The Green Party and others have pointed to this disaster as proof of climate change, and bewailed the fact that nothing was done sooner to mitigate climate change. But measures being proposed by the Greens and all the capitalist parties are manifestly inadequate to deal with the problem. Green Party proposals hinge on supporting and expanding the Emissions Trading Scheme ( ETS), the worldwide market in Carbon Credits. The ETS is a scam whereby the big producers of CO2 pay a slight tax for their sins, while continuing to pump out the pollutants. The problem cannot be solved by such timid tweaking of the capitalist market, providing little subsidies to incentivise ‘good’ behaviour and imposing little taxes to discourage ‘bad’ behaviour. Working people ourselves need to take charge of the situation.

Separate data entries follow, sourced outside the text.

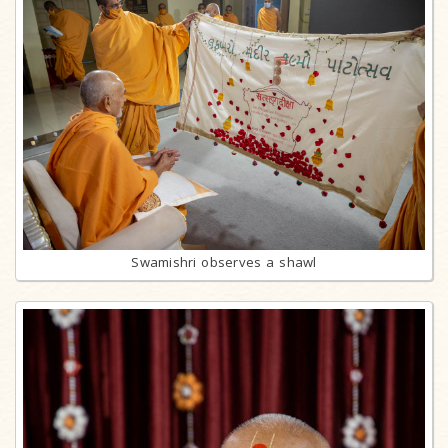
Swamishri observes a shawl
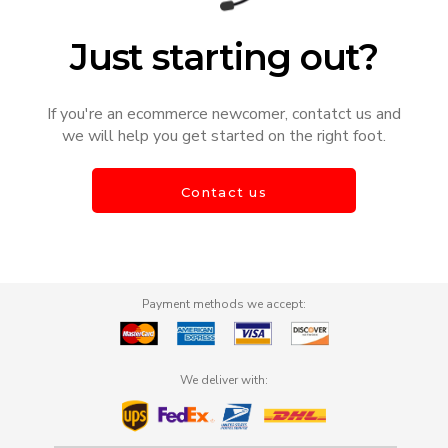
Just starting out?
If you're an ecommerce newcomer, contatct us and
we will help you get started on the right foot.
Contact us
Payment methods we accept:
We deliver with:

In the wake of cyclone Gabrielle Workers Now demands demands a massive programme of state house construction to rebuild the destroyed housing, with rents capped at 10% of the income of the occupants.
Full government compensation to workers and small business people whose homes and livelihoods have been devastated by the cyclone. No one should be denied compensation on the grounds that they were ‘not insured’.
Hold the forestry companies to account for their failure to deal with the problem of slash in good time. Send them the bill for cleaning up the slash and for repairing the destruction it caused. If they can’t pay, confiscate their land to pay the costs.
As a first step towards beginning a rapid transition away from carbon-based energy: Ditch the Emissions Trading charade and the practice of carbon-credit farming that feeds off it. Nationalise electricity generation and fossil fuel production and distribution, to clear out of the way the capitalists who make money from keeping the fossil fuel industries going as long as possible, and who therefore have a powerful vested interest in sabotaging any real move to reduce emissions.